Directions >>
Your answer is the lines below, exactly, from the one that contains "[Play] (19, 189)" through the one that contains "29 (186, 351)", both included.

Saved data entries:
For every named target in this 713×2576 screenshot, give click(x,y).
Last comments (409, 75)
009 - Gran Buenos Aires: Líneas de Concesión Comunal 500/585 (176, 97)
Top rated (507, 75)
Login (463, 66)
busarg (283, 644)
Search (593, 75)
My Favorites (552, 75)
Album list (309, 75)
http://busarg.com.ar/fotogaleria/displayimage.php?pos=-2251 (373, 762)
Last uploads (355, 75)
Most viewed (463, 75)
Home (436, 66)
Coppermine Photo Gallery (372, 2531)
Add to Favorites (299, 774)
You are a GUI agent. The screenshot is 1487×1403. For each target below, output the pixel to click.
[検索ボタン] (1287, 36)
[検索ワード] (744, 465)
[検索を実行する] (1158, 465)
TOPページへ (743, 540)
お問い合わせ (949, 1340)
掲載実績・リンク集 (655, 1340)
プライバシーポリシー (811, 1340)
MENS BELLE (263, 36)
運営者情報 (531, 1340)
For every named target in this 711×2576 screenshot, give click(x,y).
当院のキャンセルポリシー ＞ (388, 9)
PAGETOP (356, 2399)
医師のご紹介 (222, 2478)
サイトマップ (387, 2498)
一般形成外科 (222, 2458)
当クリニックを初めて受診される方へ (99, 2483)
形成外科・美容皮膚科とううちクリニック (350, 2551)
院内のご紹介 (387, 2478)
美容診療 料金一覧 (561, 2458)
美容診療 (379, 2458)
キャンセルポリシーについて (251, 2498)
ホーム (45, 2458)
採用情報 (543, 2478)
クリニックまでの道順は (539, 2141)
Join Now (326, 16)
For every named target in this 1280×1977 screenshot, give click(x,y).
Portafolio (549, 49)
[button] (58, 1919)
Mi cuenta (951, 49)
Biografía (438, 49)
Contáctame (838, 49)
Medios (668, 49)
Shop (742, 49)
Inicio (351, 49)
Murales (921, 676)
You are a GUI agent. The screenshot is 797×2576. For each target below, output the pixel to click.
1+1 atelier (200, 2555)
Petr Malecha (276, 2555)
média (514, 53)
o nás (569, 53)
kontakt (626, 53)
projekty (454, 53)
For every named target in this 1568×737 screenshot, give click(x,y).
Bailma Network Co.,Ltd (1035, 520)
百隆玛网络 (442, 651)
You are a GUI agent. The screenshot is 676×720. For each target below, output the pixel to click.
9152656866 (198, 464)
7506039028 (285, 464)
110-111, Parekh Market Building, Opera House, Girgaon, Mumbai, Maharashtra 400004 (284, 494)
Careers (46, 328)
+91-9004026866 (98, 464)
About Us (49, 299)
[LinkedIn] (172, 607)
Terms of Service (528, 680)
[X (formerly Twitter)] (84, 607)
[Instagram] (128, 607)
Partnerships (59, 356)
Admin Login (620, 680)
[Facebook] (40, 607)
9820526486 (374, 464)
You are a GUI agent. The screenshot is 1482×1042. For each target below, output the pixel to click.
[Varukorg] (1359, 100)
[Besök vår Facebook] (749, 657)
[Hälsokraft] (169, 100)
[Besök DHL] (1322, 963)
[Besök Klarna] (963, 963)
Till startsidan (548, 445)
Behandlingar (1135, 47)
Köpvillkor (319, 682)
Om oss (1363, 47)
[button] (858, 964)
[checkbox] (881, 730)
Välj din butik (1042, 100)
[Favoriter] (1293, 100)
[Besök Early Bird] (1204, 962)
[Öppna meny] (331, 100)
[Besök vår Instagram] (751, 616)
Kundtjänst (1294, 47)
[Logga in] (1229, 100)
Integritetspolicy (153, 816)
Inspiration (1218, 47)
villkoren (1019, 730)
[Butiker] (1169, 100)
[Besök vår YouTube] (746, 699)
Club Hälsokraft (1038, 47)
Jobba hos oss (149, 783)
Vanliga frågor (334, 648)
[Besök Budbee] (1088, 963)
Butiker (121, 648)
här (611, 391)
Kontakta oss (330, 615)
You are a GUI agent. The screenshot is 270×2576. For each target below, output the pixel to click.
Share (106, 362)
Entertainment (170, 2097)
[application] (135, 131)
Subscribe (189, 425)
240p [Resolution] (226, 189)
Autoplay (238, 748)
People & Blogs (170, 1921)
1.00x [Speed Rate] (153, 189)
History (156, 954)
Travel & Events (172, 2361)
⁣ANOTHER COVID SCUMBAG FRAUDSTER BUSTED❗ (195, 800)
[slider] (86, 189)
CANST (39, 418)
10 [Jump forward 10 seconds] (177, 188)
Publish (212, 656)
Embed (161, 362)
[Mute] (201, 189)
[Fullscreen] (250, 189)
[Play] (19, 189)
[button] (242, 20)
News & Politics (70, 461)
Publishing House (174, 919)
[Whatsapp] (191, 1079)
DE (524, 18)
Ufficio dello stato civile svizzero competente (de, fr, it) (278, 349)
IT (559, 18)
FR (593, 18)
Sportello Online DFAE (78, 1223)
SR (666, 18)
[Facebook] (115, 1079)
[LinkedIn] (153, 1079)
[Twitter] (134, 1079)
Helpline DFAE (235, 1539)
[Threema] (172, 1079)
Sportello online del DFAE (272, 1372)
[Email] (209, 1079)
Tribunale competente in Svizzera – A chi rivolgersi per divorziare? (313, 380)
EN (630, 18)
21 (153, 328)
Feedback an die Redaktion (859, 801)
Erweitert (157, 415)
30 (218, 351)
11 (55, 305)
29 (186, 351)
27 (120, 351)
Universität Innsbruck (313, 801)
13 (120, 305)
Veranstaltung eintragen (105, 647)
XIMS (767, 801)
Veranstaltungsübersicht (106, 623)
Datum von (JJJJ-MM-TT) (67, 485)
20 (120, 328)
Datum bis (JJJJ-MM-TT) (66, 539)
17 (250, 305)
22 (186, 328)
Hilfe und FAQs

Written response >>
[Play] (19, 189)
[button] (242, 20)
News & Politics (70, 461)
Publishing House (174, 919)
[Whatsapp] (191, 1079)
DE (524, 18)
Ufficio dello stato civile svizzero competente (de, fr, it) (278, 349)
IT (559, 18)
FR (593, 18)
Sportello Online DFAE (78, 1223)
SR (666, 18)
[Facebook] (115, 1079)
[LinkedIn] (153, 1079)
[Twitter] (134, 1079)
Helpline DFAE (235, 1539)
[Threema] (172, 1079)
Sportello online del DFAE (272, 1372)
[Email] (209, 1079)
Tribunale competente in Svizzera – A chi rivolgersi per divorziare? (313, 380)
EN (630, 18)
21 (153, 328)
Feedback an die Redaktion (859, 801)
Erweitert (157, 415)
30 (218, 351)
11 (55, 305)
29 (186, 351)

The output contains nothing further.